Create a DataFrame object by using an SQLAlchemy table

If you want to create a DataFrame object by using an SQLAlchemy table, specify the SQLAlchemy table object in the DataFrame method. For more information about how to connect SQLAlchemy to a MaxCompute project and the parameters, see Connect SQLAlchemy to a MaxCompute project.
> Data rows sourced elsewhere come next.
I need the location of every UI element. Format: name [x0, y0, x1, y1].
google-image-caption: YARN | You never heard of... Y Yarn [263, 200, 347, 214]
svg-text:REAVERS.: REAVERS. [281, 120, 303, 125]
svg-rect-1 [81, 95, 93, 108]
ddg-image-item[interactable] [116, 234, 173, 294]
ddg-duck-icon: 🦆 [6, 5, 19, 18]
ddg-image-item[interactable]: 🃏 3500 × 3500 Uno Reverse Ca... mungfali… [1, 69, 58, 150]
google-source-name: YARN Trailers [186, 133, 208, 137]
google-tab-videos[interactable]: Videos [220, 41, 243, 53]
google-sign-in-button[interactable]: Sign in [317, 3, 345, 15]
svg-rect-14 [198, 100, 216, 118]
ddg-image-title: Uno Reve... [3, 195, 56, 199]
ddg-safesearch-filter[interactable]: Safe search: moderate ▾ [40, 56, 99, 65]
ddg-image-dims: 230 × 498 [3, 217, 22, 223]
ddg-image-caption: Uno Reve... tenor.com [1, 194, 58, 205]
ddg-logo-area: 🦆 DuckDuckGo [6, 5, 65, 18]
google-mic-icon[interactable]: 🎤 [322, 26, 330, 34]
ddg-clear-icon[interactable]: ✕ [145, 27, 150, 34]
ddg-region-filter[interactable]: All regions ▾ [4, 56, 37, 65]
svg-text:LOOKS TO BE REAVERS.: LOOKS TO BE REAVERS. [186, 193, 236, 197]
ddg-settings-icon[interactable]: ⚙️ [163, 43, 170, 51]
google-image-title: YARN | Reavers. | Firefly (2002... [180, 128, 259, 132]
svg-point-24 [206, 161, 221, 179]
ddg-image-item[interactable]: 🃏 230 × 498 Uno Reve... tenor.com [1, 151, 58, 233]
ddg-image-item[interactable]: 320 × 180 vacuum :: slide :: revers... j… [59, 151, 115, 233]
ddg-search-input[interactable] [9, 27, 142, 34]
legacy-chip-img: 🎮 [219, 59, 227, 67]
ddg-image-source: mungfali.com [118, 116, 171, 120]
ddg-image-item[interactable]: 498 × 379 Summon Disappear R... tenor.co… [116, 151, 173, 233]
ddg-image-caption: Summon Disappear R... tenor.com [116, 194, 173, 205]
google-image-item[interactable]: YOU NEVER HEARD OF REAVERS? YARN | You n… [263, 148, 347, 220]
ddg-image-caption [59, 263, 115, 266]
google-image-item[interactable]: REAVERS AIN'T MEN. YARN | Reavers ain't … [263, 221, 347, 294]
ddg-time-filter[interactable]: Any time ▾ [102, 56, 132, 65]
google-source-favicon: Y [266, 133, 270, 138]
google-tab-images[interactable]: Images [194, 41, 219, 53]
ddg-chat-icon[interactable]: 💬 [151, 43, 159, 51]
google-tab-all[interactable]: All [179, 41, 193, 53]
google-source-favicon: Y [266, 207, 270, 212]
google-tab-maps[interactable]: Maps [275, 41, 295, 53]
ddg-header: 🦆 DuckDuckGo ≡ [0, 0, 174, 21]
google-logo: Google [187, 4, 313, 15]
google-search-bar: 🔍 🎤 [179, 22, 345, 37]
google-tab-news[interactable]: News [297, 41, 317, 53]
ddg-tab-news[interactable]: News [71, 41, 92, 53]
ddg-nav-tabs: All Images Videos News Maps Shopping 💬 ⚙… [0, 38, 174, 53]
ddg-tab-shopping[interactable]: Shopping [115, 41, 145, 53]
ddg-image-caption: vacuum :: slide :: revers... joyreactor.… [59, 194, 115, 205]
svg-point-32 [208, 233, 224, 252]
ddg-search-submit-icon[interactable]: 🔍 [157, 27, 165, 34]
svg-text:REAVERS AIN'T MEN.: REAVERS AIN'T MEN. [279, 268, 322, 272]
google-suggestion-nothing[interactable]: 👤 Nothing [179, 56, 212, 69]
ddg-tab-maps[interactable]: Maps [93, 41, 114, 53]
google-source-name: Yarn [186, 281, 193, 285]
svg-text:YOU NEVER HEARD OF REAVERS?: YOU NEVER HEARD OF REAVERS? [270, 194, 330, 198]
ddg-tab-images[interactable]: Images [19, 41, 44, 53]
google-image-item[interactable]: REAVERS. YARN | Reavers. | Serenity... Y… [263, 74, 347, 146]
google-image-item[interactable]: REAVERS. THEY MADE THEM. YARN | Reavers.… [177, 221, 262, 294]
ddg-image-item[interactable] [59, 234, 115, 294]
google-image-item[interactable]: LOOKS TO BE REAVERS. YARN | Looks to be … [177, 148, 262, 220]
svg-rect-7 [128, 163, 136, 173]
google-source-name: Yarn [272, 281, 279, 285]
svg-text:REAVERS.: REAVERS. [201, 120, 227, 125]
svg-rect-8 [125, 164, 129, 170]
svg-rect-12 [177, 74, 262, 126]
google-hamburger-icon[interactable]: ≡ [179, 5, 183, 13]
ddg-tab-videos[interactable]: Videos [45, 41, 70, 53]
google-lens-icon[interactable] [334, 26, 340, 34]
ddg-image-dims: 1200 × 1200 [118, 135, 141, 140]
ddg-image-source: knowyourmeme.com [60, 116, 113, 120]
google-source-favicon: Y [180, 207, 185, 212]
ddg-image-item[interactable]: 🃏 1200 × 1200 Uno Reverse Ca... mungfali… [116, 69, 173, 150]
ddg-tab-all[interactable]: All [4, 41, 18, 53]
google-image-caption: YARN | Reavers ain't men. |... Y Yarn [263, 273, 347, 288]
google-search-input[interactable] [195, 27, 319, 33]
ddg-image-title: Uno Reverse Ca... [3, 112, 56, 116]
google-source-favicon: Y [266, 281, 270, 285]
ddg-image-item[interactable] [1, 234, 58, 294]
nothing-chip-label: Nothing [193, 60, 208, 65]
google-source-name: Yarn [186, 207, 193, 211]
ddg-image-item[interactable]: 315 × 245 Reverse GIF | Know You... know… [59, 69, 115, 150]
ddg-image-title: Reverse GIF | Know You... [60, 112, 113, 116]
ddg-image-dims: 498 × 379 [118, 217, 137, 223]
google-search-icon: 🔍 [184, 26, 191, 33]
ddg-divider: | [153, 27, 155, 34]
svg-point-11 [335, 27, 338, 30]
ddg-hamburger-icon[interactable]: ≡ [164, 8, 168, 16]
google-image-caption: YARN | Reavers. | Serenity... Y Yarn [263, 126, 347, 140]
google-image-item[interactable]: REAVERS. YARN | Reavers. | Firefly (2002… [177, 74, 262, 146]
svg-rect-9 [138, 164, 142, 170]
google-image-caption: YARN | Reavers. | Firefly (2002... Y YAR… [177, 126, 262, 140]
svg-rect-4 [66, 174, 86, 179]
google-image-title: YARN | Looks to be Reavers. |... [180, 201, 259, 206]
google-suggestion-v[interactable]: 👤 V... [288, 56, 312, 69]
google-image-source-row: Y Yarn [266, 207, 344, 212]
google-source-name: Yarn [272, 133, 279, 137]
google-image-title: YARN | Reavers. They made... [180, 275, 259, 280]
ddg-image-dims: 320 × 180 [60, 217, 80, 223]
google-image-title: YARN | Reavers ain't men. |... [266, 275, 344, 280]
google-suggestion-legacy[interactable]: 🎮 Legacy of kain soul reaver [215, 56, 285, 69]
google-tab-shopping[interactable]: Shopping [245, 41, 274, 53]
The following sample code provides an example:

from odps.df import DataFrame
import sqlalchemy

# Create a DataFrame object by using an SQLAlchemy table. 
# Set the environment variable ALIBABA_CLOUD_ACCESS_KEY_ID to the AccessKey ID of your Alibaba Cloud account. 
# Set the environment variable ALIBABA_CLOUD_ACCESS_KEY_SECRET to the AccessKey secret of your Alibaba Cloud account. 
# We recommend that you do not directly use your AccessKey ID or AccessKey secret.
conn_string = 'odps://%s:%s@<project>/?endpoint=<endpoint>' % (
    os.getenv('ALIBABA_CLOUD_ACCESS_KEY_ID'),
    os.getenv('ALIBABA_CLOUD_ACCESS_KEY_SECRET')
)
engine = sqlalchemy.create_engine(conn_string)
metadata = sqlalchemy.MetaData(bind=engine) # Bind the metadata to a database engine. 
table = sqlalchemy.Table('pyodps_iris', metadata, extend_existing=True, autoload=True)
iris = DataFrame(table)